So we can add a value, 58, to our number object, but we can't add our notnumber object. Let's double check what notnumber contains:

In [8]:
print(notnumber)
42
In [9]:
print(number)
42

Even those these appear the same to our eye, Python uses them very differently. Remember how we defined notnumber? Let's check what data type Python is using with type.

In [10]:
type(notnumber)
Out[10]:
str

Fortunately Python provides a set of functions to convert objects between different data types. A function packages a set of prewritten commands to accomplish a particular task. Most functions take one or more objects as inputs or 'arguments' and produce some new object as output.

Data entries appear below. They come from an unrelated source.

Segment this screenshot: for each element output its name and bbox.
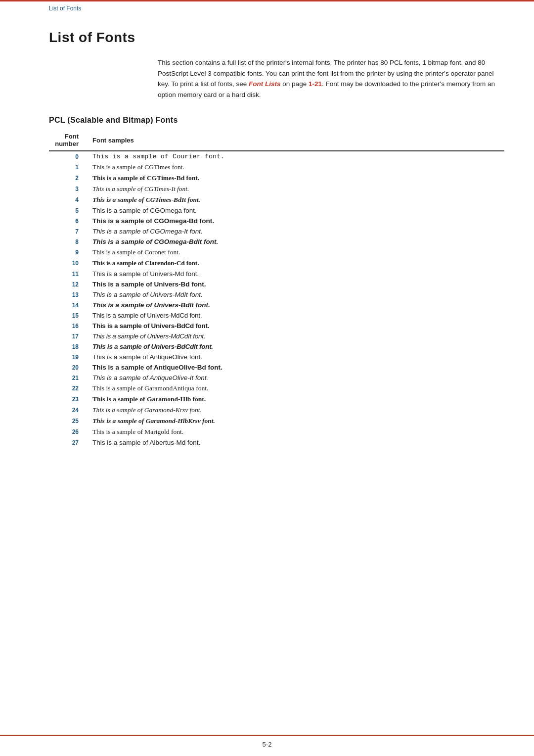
font-sample-cell: This is a sample of Garamond-HlbKrsv fon… [89, 416, 504, 426]
table-row: 17This is a sample of Univers-MdCdIt fon… [49, 331, 504, 341]
font-number-cell: 13 [49, 289, 89, 300]
font-number-cell: 18 [49, 341, 89, 352]
table-row: 16This is a sample of Univers-BdCd font. [49, 321, 504, 331]
table-row: 15This is a sample of Univers-MdCd font. [49, 310, 504, 321]
font-number-cell: 8 [49, 236, 89, 247]
font-number-cell: 15 [49, 310, 89, 321]
font-sample-cell: This is a sample of CGOmega-BdIt font. [89, 236, 504, 247]
font-sample-cell: This is a sample of Marigold font. [89, 426, 504, 437]
font-number-cell: 25 [49, 416, 89, 426]
font-number-cell: 4 [49, 194, 89, 205]
table-row: 11This is a sample of Univers-Md font. [49, 269, 504, 279]
font-sample-cell: This is a sample of Clarendon-Cd font. [89, 258, 504, 269]
table-row: 2This is a sample of CGTimes-Bd font. [49, 173, 504, 184]
page-title: List of Fonts [49, 30, 504, 46]
font-number-cell: 0 [49, 151, 89, 162]
font-sample-cell: This is a sample of Univers-Md font. [89, 269, 504, 279]
table-row: 27This is a sample of Albertus-Md font. [49, 437, 504, 448]
table-header-row: Font number Font samples [49, 131, 504, 151]
font-number-cell: 3 [49, 184, 89, 194]
font-sample-cell: This is a sample of Garamond-Krsv font. [89, 405, 504, 416]
font-sample-cell: This is a sample of CGTimes-BdIt font. [89, 194, 504, 205]
table-row: 20This is a sample of AntiqueOlive-Bd fo… [49, 362, 504, 373]
font-sample-cell: This is a sample of Univers-MdCdIt font. [89, 331, 504, 341]
font-sample-cell: This is a sample of AntiqueOlive-Bd font… [89, 362, 504, 373]
table-row: 24This is a sample of Garamond-Krsv font… [49, 405, 504, 416]
font-sample-cell: This is a sample of CGOmega-Bd font. [89, 216, 504, 226]
font-number-cell: 16 [49, 321, 89, 331]
font-sample-cell: This is a sample of Albertus-Md font. [89, 437, 504, 448]
col-font-number-header: Font number [49, 131, 89, 151]
section-title: PCL (Scalable and Bitmap) Fonts [49, 116, 504, 125]
col-font-samples-header: Font samples [89, 131, 504, 151]
font-lists-link[interactable]: Font Lists [249, 80, 281, 88]
font-number-cell: 27 [49, 437, 89, 448]
table-row: 1This is a sample of CGTimes font. [49, 162, 504, 173]
font-sample-cell: This is a sample of Univers-MdIt font. [89, 289, 504, 300]
table-row: 13This is a sample of Univers-MdIt font. [49, 289, 504, 300]
table-row: 19This is a sample of AntiqueOlive font. [49, 352, 504, 362]
table-row: 10This is a sample of Clarendon-Cd font. [49, 258, 504, 269]
font-sample-cell: This is a sample of Univers-BdIt font. [89, 300, 504, 310]
font-number-cell: 24 [49, 405, 89, 416]
font-sample-cell: This is a sample of GaramondAntiqua font… [89, 383, 504, 394]
font-sample-cell: This is a sample of CGTimes font. [89, 162, 504, 173]
font-number-cell: 22 [49, 383, 89, 394]
table-row: 22This is a sample of GaramondAntiqua fo… [49, 383, 504, 394]
font-sample-cell: This is a sample of AntiqueOlive-It font… [89, 373, 504, 383]
font-sample-cell: This is a sample of CGOmega-It font. [89, 226, 504, 236]
font-sample-cell: This is a sample of Coronet font. [89, 247, 504, 258]
font-sample-cell: This is a sample of Univers-MdCd font. [89, 310, 504, 321]
table-row: 7This is a sample of CGOmega-It font. [49, 226, 504, 236]
font-sample-cell: This is a sample of CGTimes-Bd font. [89, 173, 504, 184]
table-row: 23This is a sample of Garamond-Hlb font. [49, 394, 504, 405]
font-sample-cell: This is a sample of CGOmega font. [89, 205, 504, 216]
table-row: 26This is a sample of Marigold font. [49, 426, 504, 437]
table-row: 4This is a sample of CGTimes-BdIt font. [49, 194, 504, 205]
font-sample-cell: This is a sample of AntiqueOlive font. [89, 352, 504, 362]
table-row: 8This is a sample of CGOmega-BdIt font. [49, 236, 504, 247]
table-row: 5This is a sample of CGOmega font. [49, 205, 504, 216]
font-number-cell: 19 [49, 352, 89, 362]
breadcrumb: List of Fonts [49, 5, 81, 12]
table-row: 18This is a sample of Univers-BdCdIt fon… [49, 341, 504, 352]
font-sample-cell: This is a sample of CGTimes-It font. [89, 184, 504, 194]
font-number-cell: 11 [49, 269, 89, 279]
font-number-cell: 9 [49, 247, 89, 258]
table-row: 25This is a sample of Garamond-HlbKrsv f… [49, 416, 504, 426]
font-number-cell: 20 [49, 362, 89, 373]
intro-text-2: on page [281, 80, 309, 88]
bottom-rule [0, 735, 534, 736]
font-number-cell: 17 [49, 331, 89, 341]
font-sample-cell: This is a sample of Courier font. [89, 151, 504, 162]
font-number-cell: 14 [49, 300, 89, 310]
font-number-cell: 21 [49, 373, 89, 383]
table-row: 21This is a sample of AntiqueOlive-It fo… [49, 373, 504, 383]
font-table: Font number Font samples 0This is a samp… [49, 131, 504, 448]
font-number-cell: 5 [49, 205, 89, 216]
intro-page-ref: 1-21 [309, 80, 322, 88]
top-rule [0, 0, 534, 1]
font-number-cell: 1 [49, 162, 89, 173]
page-content: List of Fonts This section contains a fu… [49, 30, 504, 726]
intro-paragraph: This section contains a full list of the… [158, 57, 504, 100]
font-sample-cell: This is a sample of Garamond-Hlb font. [89, 394, 504, 405]
font-sample-cell: This is a sample of Univers-BdCd font. [89, 321, 504, 331]
font-sample-cell: This is a sample of Univers-Bd font. [89, 279, 504, 289]
font-number-cell: 6 [49, 216, 89, 226]
font-number-cell: 7 [49, 226, 89, 236]
table-row: 9This is a sample of Coronet font. [49, 247, 504, 258]
footer-page-number: 5-2 [263, 741, 272, 748]
font-number-cell: 2 [49, 173, 89, 184]
table-row: 6This is a sample of CGOmega-Bd font. [49, 216, 504, 226]
table-row: 0This is a sample of Courier font. [49, 151, 504, 162]
table-row: 3This is a sample of CGTimes-It font. [49, 184, 504, 194]
table-row: 14This is a sample of Univers-BdIt font. [49, 300, 504, 310]
font-number-cell: 10 [49, 258, 89, 269]
font-number-cell: 26 [49, 426, 89, 437]
font-sample-cell: This is a sample of Univers-BdCdIt font. [89, 341, 504, 352]
font-table-body: 0This is a sample of Courier font.1This … [49, 151, 504, 448]
font-number-cell: 12 [49, 279, 89, 289]
table-row: 12This is a sample of Univers-Bd font. [49, 279, 504, 289]
font-number-cell: 23 [49, 394, 89, 405]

The int function takes an object as an argument and converts it to an int (integer) numeric object. The usage is as follows:

In [11]:
newnumber = int(notnumber)
print(newnumber)
type(newnumber)
42
Out[11]:
int

Now we can try adding objects again.

In [12]:
print(number+newnumber)
84

int objects can only hold integer values. If you have decimal values, use the float (floating decimal) type instead.

In [13]:
myfloat = float(newnumber)+0.5
print(myfloat)
42.5

Getting help with functions

You can access documentation for functions in Python with help, for example help(sum). Base Python functions and those provided by packages also usually have online documentation that may be easier to read.

Exercises

  1. Define two variables, j and k, with values 37 and 52 respectively.
  2. What is the sum of j and k? The product? Write code for each of these in the editor window, and run with the keyboard shortcut (refer back to Section 1. Entering Code).
  3. Now re-assign j and k to have the vales 8 and 3 respectively. Re-use your code from the editor to determine their sum and product.

Lists

Python's lists store multiple objects in a sequence. All of the data types we have seen so far (and indeed most data types in Python) can be placed in a list. For example, we can save numbers and character strings together:

In [14]:
my_list = [1, 2, 3, "four"]
print(my_list)
[1, 2, 3, 'four']

We can also define lists using previously defined objects (including other lists!):

In [15]:
obj0 = 12
obj1 = "cat"
obj2 = ["a", "b", "c"]
my_list1 = [obj0, obj1, obj2]
print(my_list1)
[12, 'cat', ['a', 'b', 'c']]

Once we've defined a list, we can add more elements to it with the .append function.

In [16]:
my_list1.append("dog")
print(my_list1)
[12, 'cat', ['a', 'b', 'c'], 'dog']

Exercises

  1. Create a list of:

    • your favorite color (str)
    • your two favorite holidays (list)

      For example: ["red", ["Halloween", "New Years"]]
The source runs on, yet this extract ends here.